Human Resources Management Option Course Descriptions

All of the following courses: (18 units)

MIS 260 MANAGEMENT OF INFORMATION SYSTEMS

Prerequisite: MGT 101
This course is the classic introduction to management information systems: how computers are used and managed in organizations, and how such technology assists management. Topics include the strategic role of information systems, a survey of hardware, software, databases and networks, types of information systems, the design and acquisition of information systems, and ethical issues in information systems.

PHI 160 LOGIC AND CRITICAL THINKING

Prerequisites: ENG 102
This course is an introduction to the skill of rational argument, including analysis of grammatical structure as related to forms of argument; testing for argument validity; and identification of fallacies. Students will apply the principles to everyday life and philosophical thought, and will study both deductive and inductive argument forms.

ENG 350 RESEARCH WRITING

Prerequisite: ENG 102
This is an advanced composition course designed primarily to teach the practical application of inquiry in the context of a formal research paper or project.

MGT 410 EMPIRICAL RESEARCH METHODS

Prerequisites: PHI 160, MTH 251
This course introduces business students to empirical methodologies and evaluation techniques used in business. This will involve both qualitative and quantitative methods, with a particular emphasis on the use, evaluation, and presentation of data. The course provides the background skills for successful completion of MGT 411.

MGT 499 MANAGEMENT INTERNSHIP (6 UNITS)

Prerequisite: MGT 317
Internship provides an opportunity for hands-on experience in an area in the field of management which the student may want to pursue. Also see “Internships” for general information and policies.

The following course: (3 units)

HRM 300 HUMAN RESOURCE MANAGEMENT

Prerequisites: MGT 101, ENG 102, ECO 200
Multi-faceted business operations require knowledge of the philosophies, practices, and techniques required of effective managers of human resources.
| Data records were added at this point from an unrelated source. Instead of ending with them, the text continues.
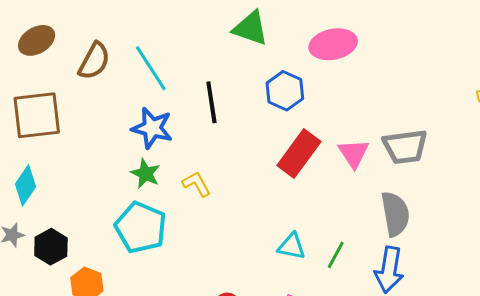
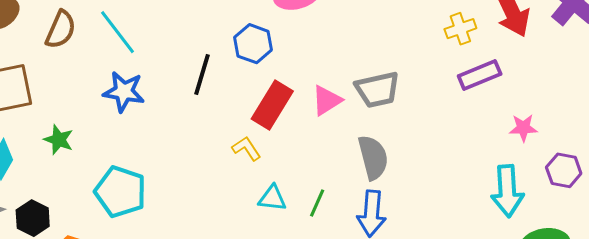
black line: (211, 102) -> (202, 75), moved, turned 30
pink triangle: (354, 153) -> (327, 100), turned 36
green star: (145, 174) -> (59, 140), moved
yellow L-shape: (196, 184) -> (246, 148), moved

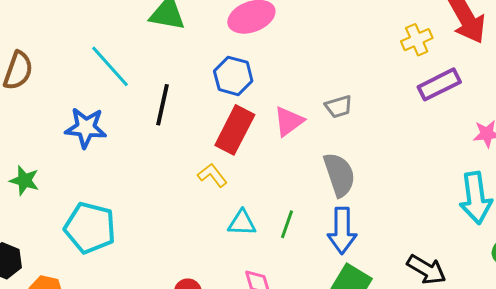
cyan line: (117, 32) -> (110, 66), moved
blue hexagon: (253, 44) -> (233, 76), moved
gray trapezoid: (377, 90) -> (339, 107), size x0.6

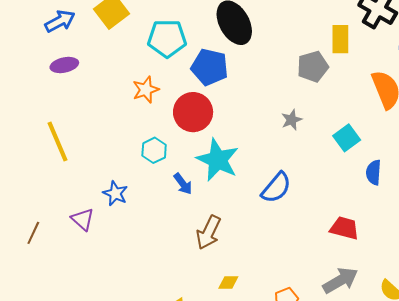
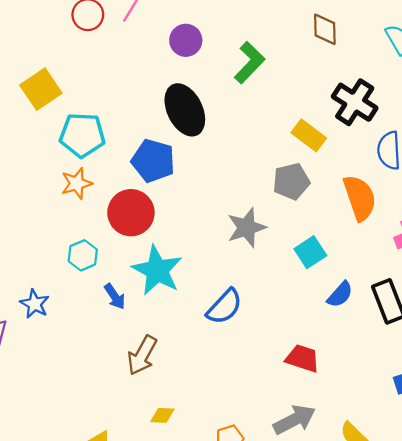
cyan pentagon: (167, 38) -> (82, 135), moved
yellow rectangle: (340, 39) -> (309, 135), turned -56
gray pentagon: (313, 67) -> (291, 181), moved
gray star: (292, 120) -> (247, 228), size x1.6
blue semicircle: (374, 172) -> (340, 294), turned -145

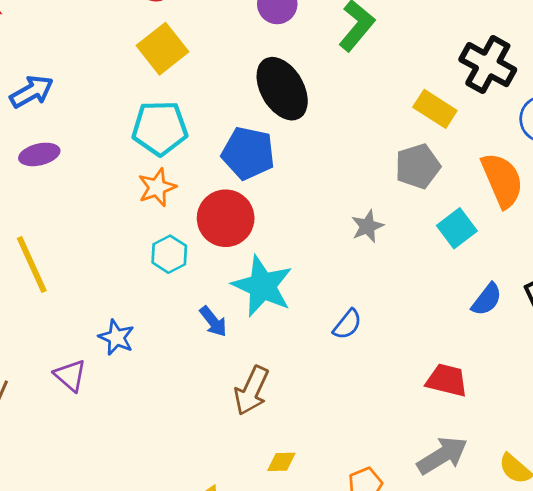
yellow square: (41, 89) -> (162, 49), moved
gray star: (247, 228) -> (367, 226), size x0.7
cyan square: (310, 252) -> (457, 228), moved
cyan hexagon: (83, 255) -> (169, 254), moved
blue semicircle: (224, 307) -> (347, 324), size x0.7

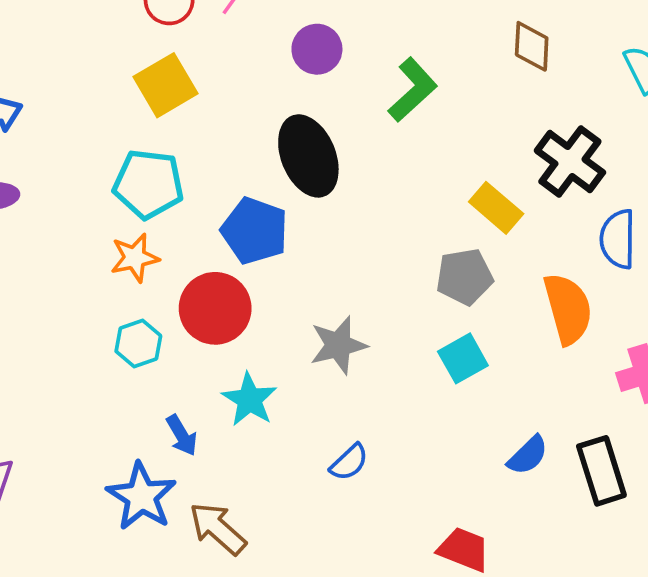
gray star: (367, 226) -> (338, 345), moved, size x1.4
cyan square: (457, 228) -> (463, 358), moved
cyan star: (262, 286) -> (249, 400), size x0.7
blue star: (116, 337) -> (141, 496), moved, size x1.5
brown arrow: (252, 391) -> (218, 529), turned 99

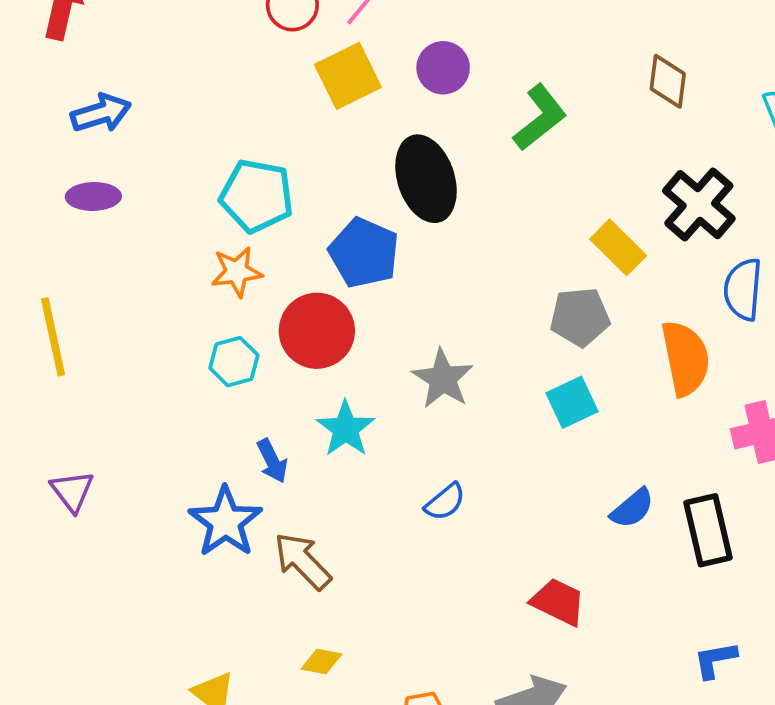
yellow square: (166, 85) -> (348, 76), moved
gray star: (338, 345) -> (443, 379), turned -30

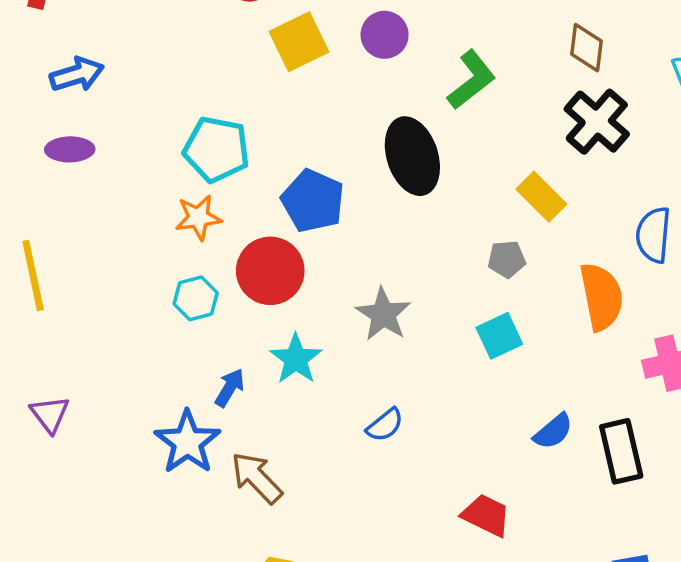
black ellipse: (426, 179) -> (412, 156), moved
black cross: (699, 205) -> (597, 122), moved
gray pentagon: (580, 317) -> (507, 259), size x0.7
blue arrow: (272, 461) -> (230, 388), turned -123

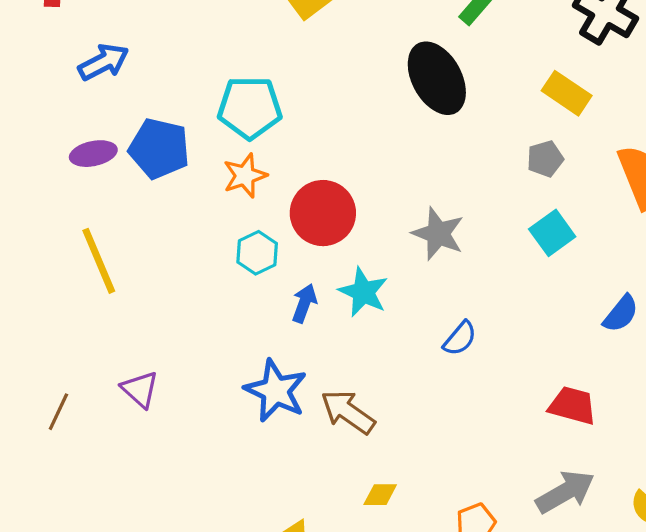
purple ellipse: (70, 149) -> (93, 154), moved
blue pentagon: (313, 201) -> (159, 149), moved
blue arrow: (230, 388) -> (304, 303), moved

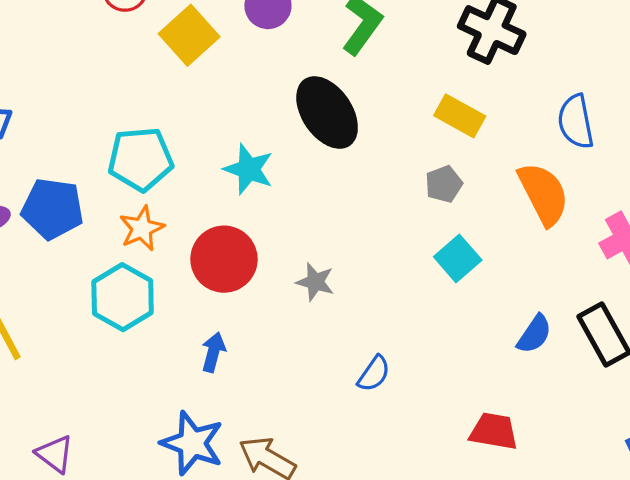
gray star: (438, 234) -> (315, 282), moved, size x0.7
cyan hexagon: (257, 253) -> (123, 297), moved, size x1.5
cyan star: (363, 292) -> (249, 169), moved

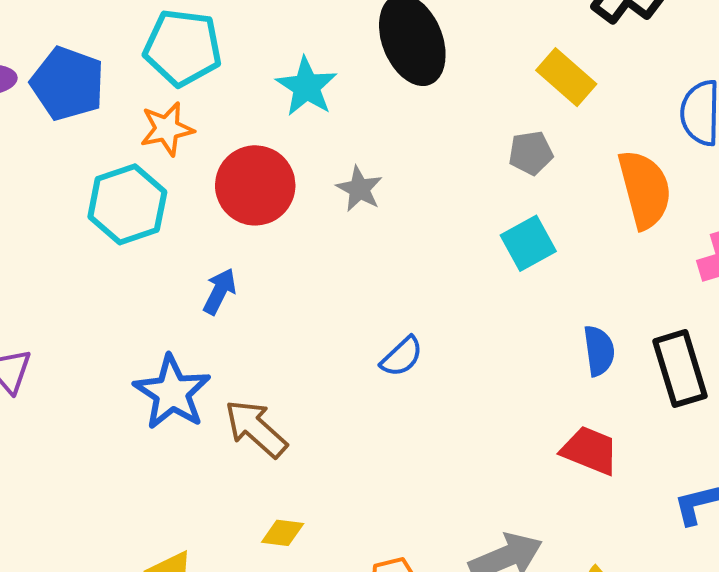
gray star: (315, 282) -> (359, 189), moved
blue semicircle: (534, 334) -> (599, 351), turned -54
red trapezoid: (494, 431) -> (590, 450), moved

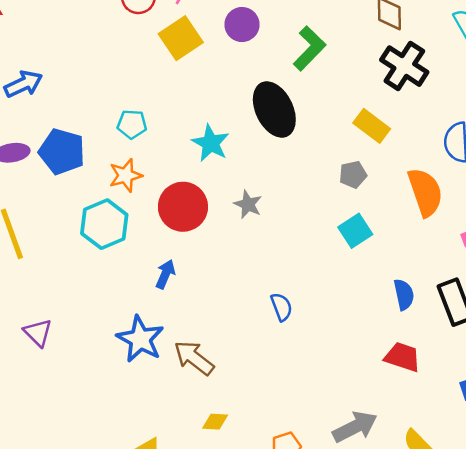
cyan pentagon: (183, 48) -> (132, 124), size x0.6
blue semicircle: (402, 357) -> (281, 307), turned -64

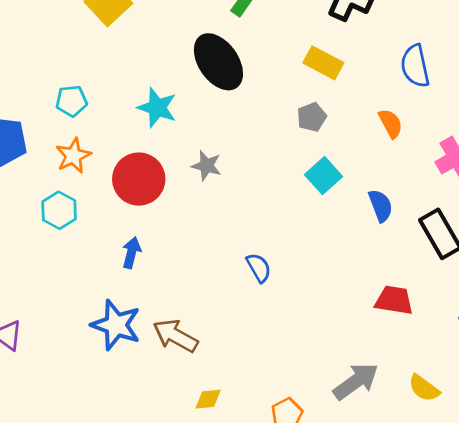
orange semicircle: (425, 192) -> (391, 123), size x0.6
cyan hexagon: (104, 224) -> (59, 210), size x0.7
blue semicircle: (404, 295) -> (381, 206), moved

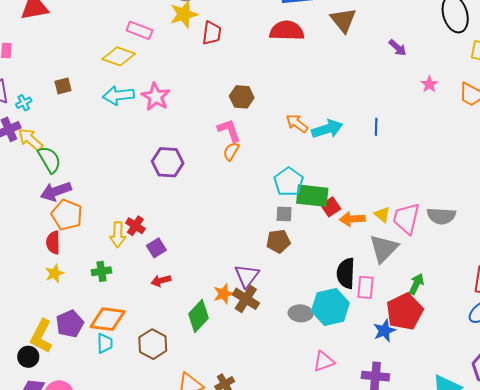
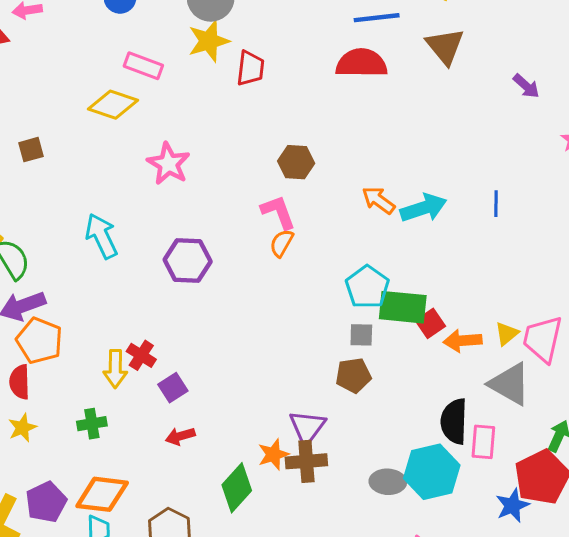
cyan arrow: (118, 95) -> (102, 236), moved, turned 72
yellow triangle: (382, 215) -> (507, 334), turned 42
gray triangle: (384, 249) -> (510, 384), turned -44
brown cross: (246, 299) -> (306, 461), turned -36

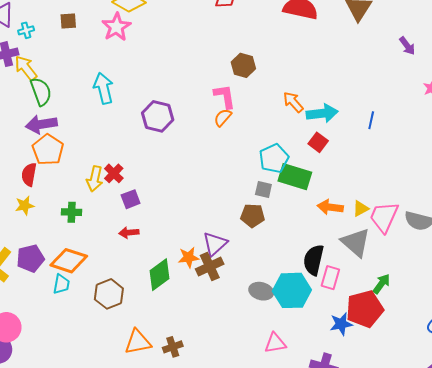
pink star: (168, 164) -> (116, 27), moved
red square: (430, 323) -> (318, 142), moved, turned -30
brown cross: (306, 461) -> (210, 266), turned -32

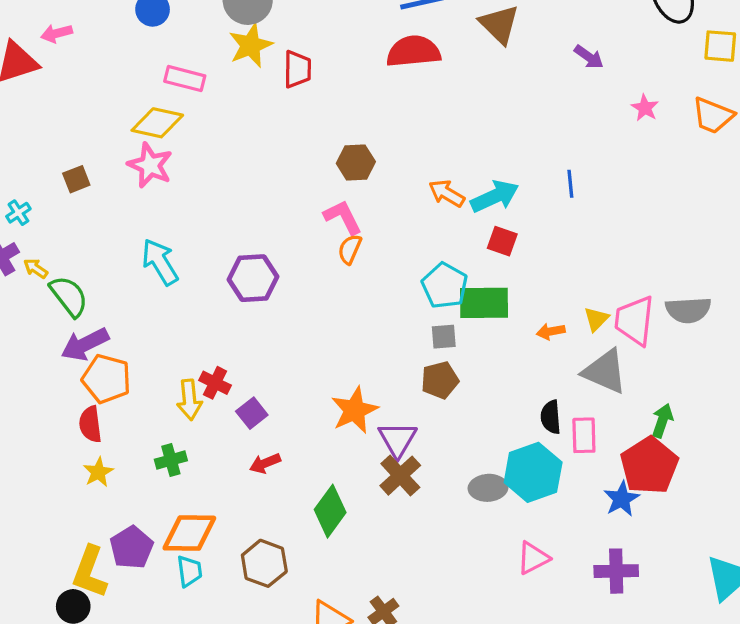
yellow arrow: (26, 68) -> (36, 268), size x0.6
orange arrow: (330, 207) -> (551, 331), size x0.7
orange star: (189, 257) -> (354, 410), moved, size x1.4
black semicircle: (314, 260) -> (551, 417), size x0.7

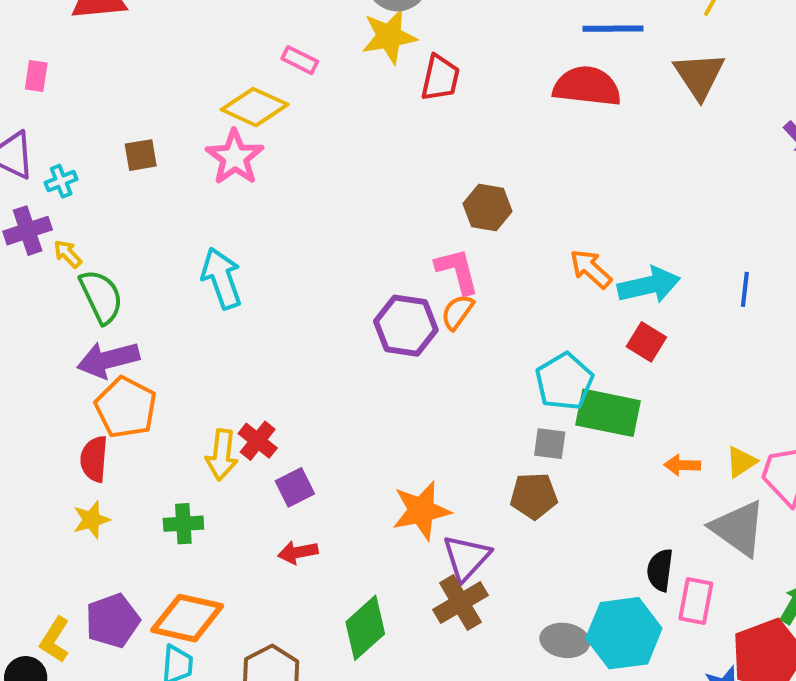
pink rectangle: (185, 79) -> (300, 60), size x0.7
purple hexagon: (253, 278) -> (406, 326), moved
yellow L-shape: (90, 572) -> (55, 640), size x0.7

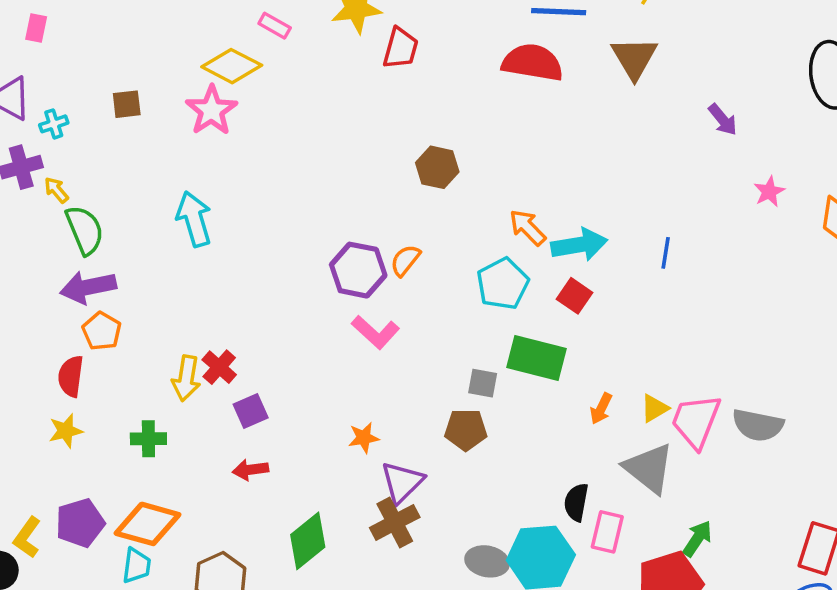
pink L-shape: (457, 271) -> (375, 332), moved, turned 144
cyan pentagon: (564, 381) -> (503, 284), moved
orange pentagon: (126, 407) -> (102, 331), size x0.7
orange arrow: (682, 465) -> (601, 409), turned -68
orange star: (421, 511) -> (364, 438), size x0.6

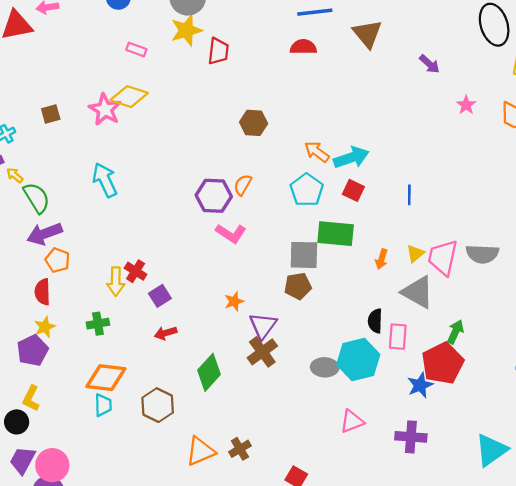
red semicircle: (532, 63) -> (303, 47), size x0.7
yellow diamond: (232, 66) -> (129, 97), moved
blue line: (666, 253) -> (409, 195), moved
gray square: (483, 383) -> (304, 255), size x1.6
purple pentagon: (80, 523) -> (33, 350), moved

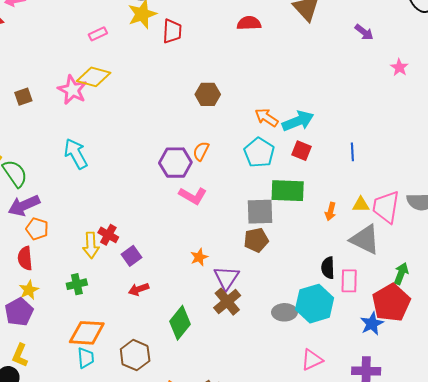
pink rectangle: (136, 49) -> (98, 34), turned -42
yellow triangle: (415, 254) -> (361, 205), turned 42

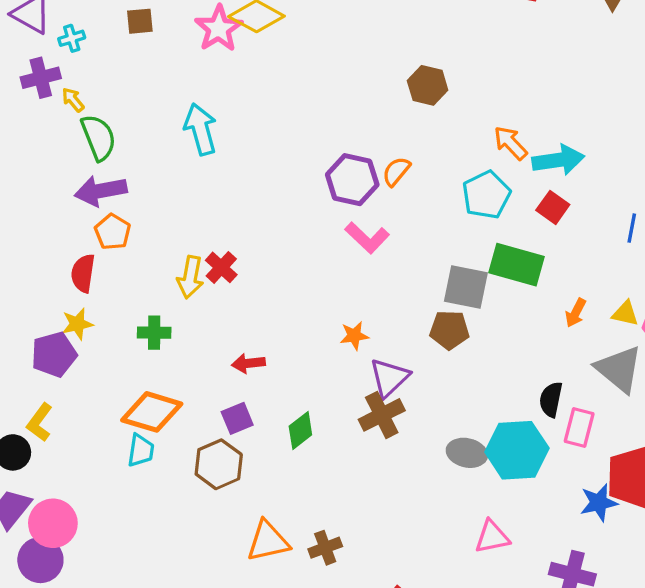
purple square: (132, 256) -> (237, 418), moved
green diamond: (180, 323) -> (300, 431), size x0.7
Students use case studies of current business environments to learn the basics.

Three of the following courses: (9 units)

HRM 315 EMPLOYMENT LAW

Prerequisite: HRM 300
Given the complex nature of today’s business environment, students examine labor law and its relationship to the historical background of labor/management relations and the nature of the workforce in the United States, recent changes in the two areas, and the implications of these changes on future labor relations and markets.

HRM 316 HUMAN RESOURCE MANAGEMENT STRATEGY

Prerequisite: HRM 300
This course considers the development of a strategic perspective regarding the use of human resource policies, practices, tools, philosophies, and systems in enhancing business competitiveness and effectiveness. The course will focus on harnessing the power of effective human resource practices. The practices of many different organizations will be reviewed and key strategic and implementation issues related to human resource policies and programs will be explored.

HRM 317 STAFFING/TESTING/TRAINING AND DEVELOPMENT

Prerequisite: HRM 300
Human resource offices have policies and procedures by which they operate. In this course students learn what they are as well as the relationship between various policies and the human resource strategies adopted by the organization. It stresses the need for consistency between organizational human resource strategy and organizational human resource policies and procedures. The course also focuses on time lines, costs, and facilities needed for various human resource approaches.

HRM 318 BENEFITS AND COMPENSATION

Prerequisite: HRM 300
Combining ethical philosophy and practical implementation, the content of this course considers such contemporary issues as comparable worth, partner benefits, merit versus seniority, and the role of compensation in various models of work. Its practical content explores the variety of benefits available to workers, ways to explain and present those benefits to employees, and the use of the internet in accessing comparative compensation and benefits information in the student’s field of interest.